- Born: September 27, 1955 (age 70) Camden, New Jersey, U.S.
- Education: Barry University (B.A.) University of Miami Miller School of Medicine (M.D.)
- Occupations: Physician, oncologist, hematologist
- Employer: University of Pennsylvania Health System
- Known for: Bloodless medicine and surgery
- Title: Medical Director, Center for Bloodless Medicine Chief Medical Officer, Chromie Health

= Patricia A. Ford =

Patricia Ann Locantore-Ford (born September 27, 1955) is an American physician, oncologist, and hematologist. She serves as the Medical Director of the Clinical Research Unit, Cellular Therapeutic and Transplant Programs, and Transfusion Medicine Programs at Pennsylvania Hospital in Philadelphia, and is a Clinical Professor of Medicine at the Perelman School of Medicine at the University of Pennsylvania. She is also the Chief Medical Officer of Chromie Health.

Ford is known for her work in bloodless medicine and bloodless surgery. In 1995, she performed the world’s first bloodless autologous stem cell transplant on a Jehovah’s Witness patient, and has since completed the largest known series of transplants without the use of blood products by any individual physician.

She founded the Center for Bloodless Medicine and Surgery at Pennsylvania Hospital, which now treats more than 1,300 inpatients annually.

== Education ==
Ford received her B.A. in Science from Barry University in 1983 and her medical degree from University of Miami's Miller School of Medicine in 1987. She trained as an intern at Internal Medicine at Graduate Hospital from 1987 to 1988. She then trained as a resident at the Internal Medicine at Graduate Hospital from 1988 to 1990. She did her fellowship in hematology and oncology at Temple University Hospital and Fox Chase Cancer Center in Philadelphia, from 1990 to 1993. Ford is board-certified in Internal Medicine, Hematology, and Oncology, and is a founding member and previous president of the Society for the Advancement of Blood Management (SABM). Her clinical interests include autologous transplant, CAR-T therapy, gynecologic and breast cancers, and benign hematology, including anemia and coagulopathy management.

== Career ==
Ford's clinical innovations include the use of erythropoietic-stimulating agents, intravenous iron, antifibrinolytics, and patient-specific strategies to minimize blood loss and avoid transfusion.

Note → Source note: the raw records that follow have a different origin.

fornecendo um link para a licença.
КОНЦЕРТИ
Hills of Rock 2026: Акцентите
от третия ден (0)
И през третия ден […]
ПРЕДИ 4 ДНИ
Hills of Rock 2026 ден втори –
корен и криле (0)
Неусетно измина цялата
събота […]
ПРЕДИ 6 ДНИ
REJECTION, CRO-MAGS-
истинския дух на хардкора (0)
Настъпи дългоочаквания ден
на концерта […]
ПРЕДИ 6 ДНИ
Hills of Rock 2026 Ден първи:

In 2001, Ford founded the Society for the Advancement of Blood Management (SABM), an organization which promotes bloodless medicine.

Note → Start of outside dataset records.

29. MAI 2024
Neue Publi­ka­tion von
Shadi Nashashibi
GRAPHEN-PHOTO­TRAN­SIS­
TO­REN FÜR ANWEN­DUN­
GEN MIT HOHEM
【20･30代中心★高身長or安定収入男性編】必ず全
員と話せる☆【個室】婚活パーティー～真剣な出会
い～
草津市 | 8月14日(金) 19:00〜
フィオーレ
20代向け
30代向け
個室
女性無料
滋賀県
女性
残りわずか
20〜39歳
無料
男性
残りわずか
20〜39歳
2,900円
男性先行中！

Ford currently serves as a Clinical Professor of Medicine at the University of Pennsylvania and as Medical Director of both the Center for Bloodless Medicine and the Autologous Transplant Program at Pennsylvania Hospital. She is also the Director of the Peripheral Stem Cell Program and Clinical Research Unit-East.

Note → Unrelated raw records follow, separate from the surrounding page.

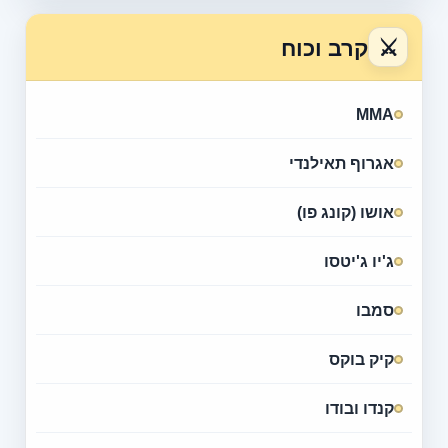
⚔
קרב וכוח
MMA
אגרוף תאילנדי
אושו (קונג פו)
ג'יו ג'יטסו
סמבו
קיק בוקס
קנדו ובודו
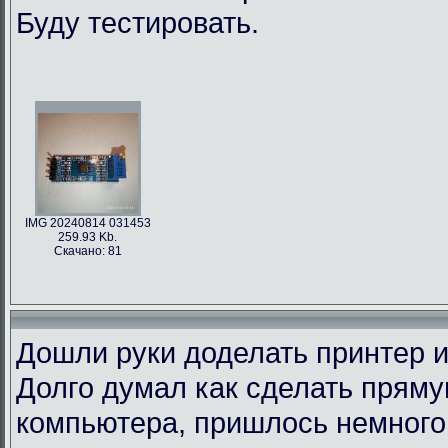
Буду тестировать.
IMG 20240814 031453
259.93 Kb.
Скачано: 81
Дошли руки доделать принтер и
Долго думал как сделать пряму
компьютера, пришлось немного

In 2023, she was appointed to the Comprehensive Patient Blood Management (cPBM) Medical Advisory Board at Accumen, which contributes to national PBM policy development and hospital implementation strategies.

== Advocacy ==
Ford is an advocate for bloodless medicine with regards to Jehovah’s Witness patients, whose religious beliefs prevent blood transfusions. She has successfully performed over 250 bloodless transplants, and her program has demonstrated outcomes comparable to conventional approaches, including similar survival and remission rates.

== Recognition ==
Ford’s work has been recognized in both medical literature and mainstream media for its innovation and ethical significance. She has been profiled by publications including The New Yorker, The Seattle Times, and Stanford Medicine Magazine.